Top Ten Book Two

Written by Alan Moore
Illustrated by Gene Ha and Zander Cannon

The paranormal police force of Top Ten are back, ready to tie up some loose ends and show that no one is above the law, though some might wish to skirt the line a little bit. Can our men, women, and androids in blue save the day when the stakes get higher?

If this was just a series about a superhuman police force investigating supernatural crimes in a world where everyone has powers of some kind, this would be a great book. In the hands of Alan Moore, who writes this with a passion and energy he gives to all his best projects, and Gene Ha, who finds a way to drop in more subtle references per panel than any artist I've ever seen, it's a classic for the ages.

The plot this time picks up on some of the side notes from the first volume. As the Top Ten team investigates, their members face mortal perils, moral quandaries, and corruption at a level not seen before in more ways than one. Watch as Lt. Colby tries to make sense of a deadly collision and console the dying in the area of interdimensional transport. Thrill as our favorite occulti

st, King Peacock, fights for his life on a world where Gladiatorial battles are still the norm! What happens when you discover that the enemy of your enemy is *not* your friend? The whole team gets into the act to stop this, possibly their most powerful menace?

In the aftermath of the battle, we get a new teammate, whose difference leads to some griping and coping. No matter what the setting, there's prejudice, and Moore finds a way to do this in such a clever manner here you wonder if there's anything he can't do, which leads me to the final part of this series...

....Top Ten versus the Justice League.

The JLA in this world are very bad people who've faked their way to fame and illicit booty calls. And this is where I have a bit of an issue. I must admit that Moore's fixation on sex starts to get to me after awhile, but this is done well, so it's less of a problem.

The handling of how to take down a Superman-like figure is absolutely brilliant.

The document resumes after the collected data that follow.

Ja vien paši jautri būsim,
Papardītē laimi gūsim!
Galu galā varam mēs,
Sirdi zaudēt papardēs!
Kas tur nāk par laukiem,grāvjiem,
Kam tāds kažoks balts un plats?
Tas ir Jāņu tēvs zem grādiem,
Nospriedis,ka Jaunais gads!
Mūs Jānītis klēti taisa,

I'm not sure how he got away with even writing this part, but it's brilliant, right down to Ha's designing of JLA-like characters without being annoyingly obvious. He even ends it in typical Moore ambiguity, but to go further than that would be to tell too much.

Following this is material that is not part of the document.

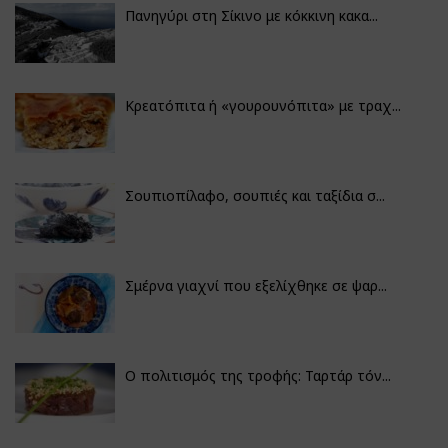
Πανηγύρι στη Σίκινο με κόκκινη κακα...
Κρεατόπιτα ή «γουρουνόπιτα» με τραχ...
Σουπιοπίλαφο, σουπιές και ταξίδια σ...
Σμέρνα γιαχνί που εξελίχθηκε σε ψαρ...
Ο πολιτισμός της τροφής: Ταρτάρ τόν...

I wish I could include all the little touches that make this work, but I'll list a few--a Fantastic Four cubist print on Colby's wall, The "Blues Beatles"--Ted, Bailey, Abner, and Ringo, Reed Richards in a car with Plastic Man, Elongated Man, Elastic Lad, and the guy from Squadron Supreme, Marvin the Martian hanging out with his dog, and Dazzler singing with the White Queen on backup vocals, just to name a few. This series takes forever for me to read because I spend so much time picking up on all the little things that Ha does, after absorbing the great Moore dialog. He can go from slapstick humor--did I mention the cosmic battle between superpowered mice and cats?--to the very serious idea of dealing with loss and death.

These are some of the best comics I've ever read. If you're not reading this series yet, it's time to go back and do so. You won't be sorry. At two volumes for the core series, it's easy to finish and easy to wish there was more, no pun intended. Top Ten is arguably my favorite Alan Moore work, right up there with Promethea.